At a given point on a smooth space curve \(\mathbf{r}(t)\), there are many vectors that are orthogonal to the unit tangent vector \(\mathbf{T}(t)\). We single out one by observing that, because \(|\mathbf{T}(t)|=1\) for all \(t\), we have \(\mathbf{T}(t) \cdot \mathbf{T}'(t) = 0\) by Example 13.2.4, so \(\mathbf{T}'(t)\) is orthogonal to \(\mathbf{T}(t)\). Note that, typically, \(\mathbf{T}'(t)\) is itself not a unit vector. But at any point where \(\kappa \neq 0\) we can define the principal unit normal vector \(\mathbf{N}(t)\) (or simply unit normal) as \[ \mathbf{N}(t) = \frac{\mathbf{T}'(t)}{|\mathbf{T}'(t)|} \] We can think of the unit normal vector as indicating the direction in which the curve is turning at each point. The vector \(\mathbf{B}(t) = \mathbf{T}(t) \times \mathbf{N}(t)\) is called the binormal vector. It is perpendicular to both \(\mathbf{T}\) and \(\mathbf{N}\) and is also a unit vector. (See Figure 6.)
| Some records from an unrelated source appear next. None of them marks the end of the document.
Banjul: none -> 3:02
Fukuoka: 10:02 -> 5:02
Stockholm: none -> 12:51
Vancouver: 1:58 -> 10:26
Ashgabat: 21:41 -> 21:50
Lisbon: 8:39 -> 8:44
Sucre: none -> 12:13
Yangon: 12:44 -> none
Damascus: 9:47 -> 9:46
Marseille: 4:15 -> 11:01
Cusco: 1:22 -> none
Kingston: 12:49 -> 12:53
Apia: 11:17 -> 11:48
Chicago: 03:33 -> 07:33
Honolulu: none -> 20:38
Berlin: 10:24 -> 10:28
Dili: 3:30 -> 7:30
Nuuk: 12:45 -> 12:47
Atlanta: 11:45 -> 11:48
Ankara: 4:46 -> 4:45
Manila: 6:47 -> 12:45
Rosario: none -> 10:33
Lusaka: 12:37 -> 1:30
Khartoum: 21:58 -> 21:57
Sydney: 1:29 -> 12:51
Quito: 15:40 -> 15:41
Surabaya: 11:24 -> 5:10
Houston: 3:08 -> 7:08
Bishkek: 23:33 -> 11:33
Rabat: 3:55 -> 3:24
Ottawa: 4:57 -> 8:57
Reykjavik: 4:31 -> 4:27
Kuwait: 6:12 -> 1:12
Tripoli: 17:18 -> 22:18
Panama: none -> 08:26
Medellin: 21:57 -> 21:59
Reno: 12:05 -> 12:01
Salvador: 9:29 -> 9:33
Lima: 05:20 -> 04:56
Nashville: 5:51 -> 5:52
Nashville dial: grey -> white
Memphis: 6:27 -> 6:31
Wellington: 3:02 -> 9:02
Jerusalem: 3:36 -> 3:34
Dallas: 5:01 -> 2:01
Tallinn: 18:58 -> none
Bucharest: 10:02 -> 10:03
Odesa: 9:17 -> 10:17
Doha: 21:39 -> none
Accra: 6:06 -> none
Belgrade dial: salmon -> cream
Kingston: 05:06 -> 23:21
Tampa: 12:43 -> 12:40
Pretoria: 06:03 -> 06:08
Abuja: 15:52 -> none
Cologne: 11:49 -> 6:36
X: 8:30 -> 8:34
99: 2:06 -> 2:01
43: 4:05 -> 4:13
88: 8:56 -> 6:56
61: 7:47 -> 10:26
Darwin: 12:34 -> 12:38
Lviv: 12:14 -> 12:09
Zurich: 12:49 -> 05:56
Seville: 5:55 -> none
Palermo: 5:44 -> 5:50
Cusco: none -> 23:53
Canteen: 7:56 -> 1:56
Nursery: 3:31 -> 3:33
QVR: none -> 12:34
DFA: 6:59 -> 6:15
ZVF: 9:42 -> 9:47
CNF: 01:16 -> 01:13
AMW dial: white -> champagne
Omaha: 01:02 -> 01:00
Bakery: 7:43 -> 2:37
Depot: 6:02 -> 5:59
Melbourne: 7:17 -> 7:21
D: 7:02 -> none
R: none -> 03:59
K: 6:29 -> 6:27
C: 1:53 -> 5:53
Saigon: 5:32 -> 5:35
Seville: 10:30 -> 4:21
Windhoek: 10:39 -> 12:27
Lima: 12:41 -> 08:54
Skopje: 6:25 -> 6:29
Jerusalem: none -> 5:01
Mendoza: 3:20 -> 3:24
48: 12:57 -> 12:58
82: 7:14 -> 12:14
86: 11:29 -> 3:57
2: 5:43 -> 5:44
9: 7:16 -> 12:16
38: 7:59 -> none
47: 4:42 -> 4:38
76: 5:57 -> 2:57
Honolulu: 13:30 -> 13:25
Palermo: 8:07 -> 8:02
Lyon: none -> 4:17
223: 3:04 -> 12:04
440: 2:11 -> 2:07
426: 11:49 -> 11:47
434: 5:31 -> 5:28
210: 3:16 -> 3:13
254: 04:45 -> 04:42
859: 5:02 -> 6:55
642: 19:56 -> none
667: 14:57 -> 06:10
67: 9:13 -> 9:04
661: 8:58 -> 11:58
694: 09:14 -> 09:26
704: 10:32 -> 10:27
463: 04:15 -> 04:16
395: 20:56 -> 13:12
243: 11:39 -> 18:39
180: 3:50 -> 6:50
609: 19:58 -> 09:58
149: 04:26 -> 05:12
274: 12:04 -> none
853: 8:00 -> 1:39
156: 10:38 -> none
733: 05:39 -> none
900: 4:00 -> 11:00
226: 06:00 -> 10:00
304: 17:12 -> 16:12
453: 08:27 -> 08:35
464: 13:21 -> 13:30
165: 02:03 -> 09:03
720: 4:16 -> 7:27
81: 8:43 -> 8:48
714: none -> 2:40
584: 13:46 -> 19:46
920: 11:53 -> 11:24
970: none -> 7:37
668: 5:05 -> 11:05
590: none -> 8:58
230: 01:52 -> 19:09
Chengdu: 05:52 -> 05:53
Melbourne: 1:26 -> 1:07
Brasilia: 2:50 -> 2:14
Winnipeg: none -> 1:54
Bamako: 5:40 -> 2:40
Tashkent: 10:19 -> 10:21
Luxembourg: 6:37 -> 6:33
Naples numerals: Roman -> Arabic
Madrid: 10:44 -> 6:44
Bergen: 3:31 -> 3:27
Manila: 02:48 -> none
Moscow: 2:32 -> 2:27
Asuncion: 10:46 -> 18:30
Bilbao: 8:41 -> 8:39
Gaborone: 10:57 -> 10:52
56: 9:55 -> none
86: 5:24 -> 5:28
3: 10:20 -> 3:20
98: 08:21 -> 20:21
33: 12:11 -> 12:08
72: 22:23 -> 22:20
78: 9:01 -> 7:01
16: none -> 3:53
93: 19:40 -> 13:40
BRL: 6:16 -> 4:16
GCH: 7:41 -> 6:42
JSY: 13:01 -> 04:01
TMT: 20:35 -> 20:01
EXAMPLE 6 Find the unit normal and binormal vectors for the circular helix \[ \mathbf{r}(t) = \cos t \mathbf{i} + \sin t \mathbf{j} + t \mathbf{k} \]

Normal Plane & Osculating Plane

The plane determined by the normal and binormal vectors \(\mathbf{N}\) and \(\mathbf{B}\) at a point P on a curve C is called the normal plane of C at P. It consists of all lines that are orthogonal to the tangent vector \(\mathbf{T}\). The plane determined by the vectors \(\mathbf{T}\) and \(\mathbf{N}\) is called the osculating plane of C at P. The name comes from the Latin osculum, meaning “kiss.” It is the plane that comes closest to containing the part of the curve near P. (For a plane curve, the osculating plane is simply the plane that contains the curve.)

The circle that lies in the osculating plane of C at P, has the same tangent as C at P, lies on the concave side of C (toward which \(\mathbf{N}\) points), and has radius \(\rho = 1/\kappa\) (the reciprocal of the curvature) is called the osculating circle (or the circle of curvature) of C at P. It is the circle that best describes how C behaves near P; it shares the same tangent, normal, and curvature at P.

EXAMPLE 7 Find equations of the normal plane and osculating plane of the helix in Example 6 at the point \(P(0, 1, \pi/2)\).

EXAMPLE 8 Find and graph the osculating circle of the parabola \(y=x^2\) at the origin.